Data excerpts:
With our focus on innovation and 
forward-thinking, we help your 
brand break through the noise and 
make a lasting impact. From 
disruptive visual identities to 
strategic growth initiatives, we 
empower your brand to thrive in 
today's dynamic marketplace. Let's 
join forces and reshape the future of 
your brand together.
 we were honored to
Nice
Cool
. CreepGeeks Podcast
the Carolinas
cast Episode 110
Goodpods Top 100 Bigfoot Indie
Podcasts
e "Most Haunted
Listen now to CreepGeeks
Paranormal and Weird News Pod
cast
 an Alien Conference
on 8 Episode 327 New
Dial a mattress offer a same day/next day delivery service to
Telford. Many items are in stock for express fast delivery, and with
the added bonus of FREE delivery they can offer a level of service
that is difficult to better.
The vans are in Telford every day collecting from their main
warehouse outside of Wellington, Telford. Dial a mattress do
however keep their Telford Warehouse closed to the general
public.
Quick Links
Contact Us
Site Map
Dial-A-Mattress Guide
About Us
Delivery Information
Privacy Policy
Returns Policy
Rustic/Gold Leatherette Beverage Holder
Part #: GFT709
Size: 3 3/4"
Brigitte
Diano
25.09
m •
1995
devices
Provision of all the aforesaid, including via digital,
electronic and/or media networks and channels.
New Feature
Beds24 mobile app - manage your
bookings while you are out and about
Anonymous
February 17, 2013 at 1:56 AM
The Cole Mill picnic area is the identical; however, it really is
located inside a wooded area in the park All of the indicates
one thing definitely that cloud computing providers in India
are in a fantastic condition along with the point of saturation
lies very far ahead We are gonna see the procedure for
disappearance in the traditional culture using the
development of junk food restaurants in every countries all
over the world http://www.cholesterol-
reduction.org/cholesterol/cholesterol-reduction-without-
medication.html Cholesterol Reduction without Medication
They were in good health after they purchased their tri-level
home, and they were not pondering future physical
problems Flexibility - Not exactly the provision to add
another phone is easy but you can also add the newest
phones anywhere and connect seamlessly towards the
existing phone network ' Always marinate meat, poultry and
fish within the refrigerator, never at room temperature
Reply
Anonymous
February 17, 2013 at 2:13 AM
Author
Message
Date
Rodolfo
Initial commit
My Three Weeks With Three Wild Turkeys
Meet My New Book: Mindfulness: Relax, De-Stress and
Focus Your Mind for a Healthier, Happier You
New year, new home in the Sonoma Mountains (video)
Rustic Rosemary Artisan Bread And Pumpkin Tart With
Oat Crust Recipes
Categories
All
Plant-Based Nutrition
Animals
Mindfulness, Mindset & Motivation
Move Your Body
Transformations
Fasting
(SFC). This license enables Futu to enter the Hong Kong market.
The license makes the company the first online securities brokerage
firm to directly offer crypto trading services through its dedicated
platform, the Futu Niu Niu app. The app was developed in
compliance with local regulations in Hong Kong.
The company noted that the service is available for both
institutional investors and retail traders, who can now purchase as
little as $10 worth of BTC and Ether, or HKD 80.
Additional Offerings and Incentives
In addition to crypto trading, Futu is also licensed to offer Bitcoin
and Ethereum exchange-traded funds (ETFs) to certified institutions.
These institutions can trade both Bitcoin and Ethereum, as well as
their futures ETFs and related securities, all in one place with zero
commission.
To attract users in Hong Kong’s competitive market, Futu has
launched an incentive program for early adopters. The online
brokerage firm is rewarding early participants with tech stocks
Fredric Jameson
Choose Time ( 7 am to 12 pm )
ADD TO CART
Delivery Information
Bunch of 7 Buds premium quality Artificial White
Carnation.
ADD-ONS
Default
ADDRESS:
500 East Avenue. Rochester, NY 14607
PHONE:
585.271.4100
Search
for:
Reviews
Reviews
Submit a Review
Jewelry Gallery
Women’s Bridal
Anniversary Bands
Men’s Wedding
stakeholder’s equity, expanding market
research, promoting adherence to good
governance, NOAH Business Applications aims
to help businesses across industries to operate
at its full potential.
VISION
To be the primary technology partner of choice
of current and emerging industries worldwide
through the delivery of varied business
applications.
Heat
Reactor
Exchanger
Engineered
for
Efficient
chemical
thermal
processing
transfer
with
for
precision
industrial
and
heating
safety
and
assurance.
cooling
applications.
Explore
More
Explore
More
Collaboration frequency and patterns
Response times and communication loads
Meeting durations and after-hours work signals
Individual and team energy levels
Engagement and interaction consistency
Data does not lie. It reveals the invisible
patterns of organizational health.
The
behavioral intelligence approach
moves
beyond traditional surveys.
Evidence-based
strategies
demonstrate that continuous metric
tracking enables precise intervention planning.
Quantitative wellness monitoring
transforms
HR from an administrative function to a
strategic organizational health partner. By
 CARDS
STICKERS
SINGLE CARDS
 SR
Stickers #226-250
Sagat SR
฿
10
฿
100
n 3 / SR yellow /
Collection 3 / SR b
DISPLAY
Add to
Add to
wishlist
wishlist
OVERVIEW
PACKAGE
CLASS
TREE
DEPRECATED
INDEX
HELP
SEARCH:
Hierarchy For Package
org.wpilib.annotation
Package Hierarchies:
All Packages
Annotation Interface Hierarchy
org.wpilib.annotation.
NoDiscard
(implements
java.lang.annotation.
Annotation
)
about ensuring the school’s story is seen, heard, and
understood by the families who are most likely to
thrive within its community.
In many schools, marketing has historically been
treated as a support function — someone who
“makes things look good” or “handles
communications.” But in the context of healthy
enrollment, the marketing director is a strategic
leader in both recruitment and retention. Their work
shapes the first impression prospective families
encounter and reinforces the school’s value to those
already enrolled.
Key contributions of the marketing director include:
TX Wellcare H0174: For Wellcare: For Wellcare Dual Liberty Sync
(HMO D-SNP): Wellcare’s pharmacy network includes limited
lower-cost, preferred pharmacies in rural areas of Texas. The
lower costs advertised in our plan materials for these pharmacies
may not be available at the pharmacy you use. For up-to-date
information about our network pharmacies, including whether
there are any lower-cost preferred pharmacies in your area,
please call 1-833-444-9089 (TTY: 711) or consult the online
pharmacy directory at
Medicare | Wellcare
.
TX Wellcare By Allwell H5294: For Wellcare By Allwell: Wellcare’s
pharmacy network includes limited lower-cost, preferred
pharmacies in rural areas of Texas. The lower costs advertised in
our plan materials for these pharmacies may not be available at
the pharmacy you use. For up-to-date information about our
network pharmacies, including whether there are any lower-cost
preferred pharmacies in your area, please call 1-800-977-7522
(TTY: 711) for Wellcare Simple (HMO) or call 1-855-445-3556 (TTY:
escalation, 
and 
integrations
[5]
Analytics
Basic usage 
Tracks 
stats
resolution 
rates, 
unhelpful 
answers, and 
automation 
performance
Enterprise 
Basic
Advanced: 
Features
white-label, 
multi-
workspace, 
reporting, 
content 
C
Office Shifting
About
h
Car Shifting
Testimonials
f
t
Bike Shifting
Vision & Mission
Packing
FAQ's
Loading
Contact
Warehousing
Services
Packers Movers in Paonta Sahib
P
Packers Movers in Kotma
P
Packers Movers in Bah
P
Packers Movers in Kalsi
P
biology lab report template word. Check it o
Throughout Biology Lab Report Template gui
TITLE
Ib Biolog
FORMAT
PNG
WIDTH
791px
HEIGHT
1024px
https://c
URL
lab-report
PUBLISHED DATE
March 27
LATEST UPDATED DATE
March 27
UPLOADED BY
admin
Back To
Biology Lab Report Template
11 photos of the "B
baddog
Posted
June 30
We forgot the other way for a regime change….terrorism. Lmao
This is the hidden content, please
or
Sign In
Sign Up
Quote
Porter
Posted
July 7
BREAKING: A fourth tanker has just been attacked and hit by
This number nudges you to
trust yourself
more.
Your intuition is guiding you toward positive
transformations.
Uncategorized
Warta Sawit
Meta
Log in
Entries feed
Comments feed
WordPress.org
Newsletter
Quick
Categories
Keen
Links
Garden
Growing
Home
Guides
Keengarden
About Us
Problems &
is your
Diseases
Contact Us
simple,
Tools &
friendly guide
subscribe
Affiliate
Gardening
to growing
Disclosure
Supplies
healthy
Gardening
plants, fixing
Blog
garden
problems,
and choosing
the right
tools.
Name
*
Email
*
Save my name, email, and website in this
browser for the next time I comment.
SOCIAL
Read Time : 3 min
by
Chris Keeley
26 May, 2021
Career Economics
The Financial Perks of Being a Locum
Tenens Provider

• _EXERCISE_: Copy out the entries above exactly as given, starting at the top and ending with the line containing "on 8 Episode 327 New"; include both and nothing more.

• _RESPONSE AREA_:
With our focus on innovation and 
forward-thinking, we help your 
brand break through the noise and 
make a lasting impact. From 
disruptive visual identities to 
strategic growth initiatives, we 
empower your brand to thrive in 
today's dynamic marketplace. Let's 
join forces and reshape the future of 
your brand together.
 we were honored to
Nice
Cool
. CreepGeeks Podcast
the Carolinas
cast Episode 110
Goodpods Top 100 Bigfoot Indie
Podcasts
e "Most Haunted
Listen now to CreepGeeks
Paranormal and Weird News Pod
cast
 an Alien Conference
on 8 Episode 327 New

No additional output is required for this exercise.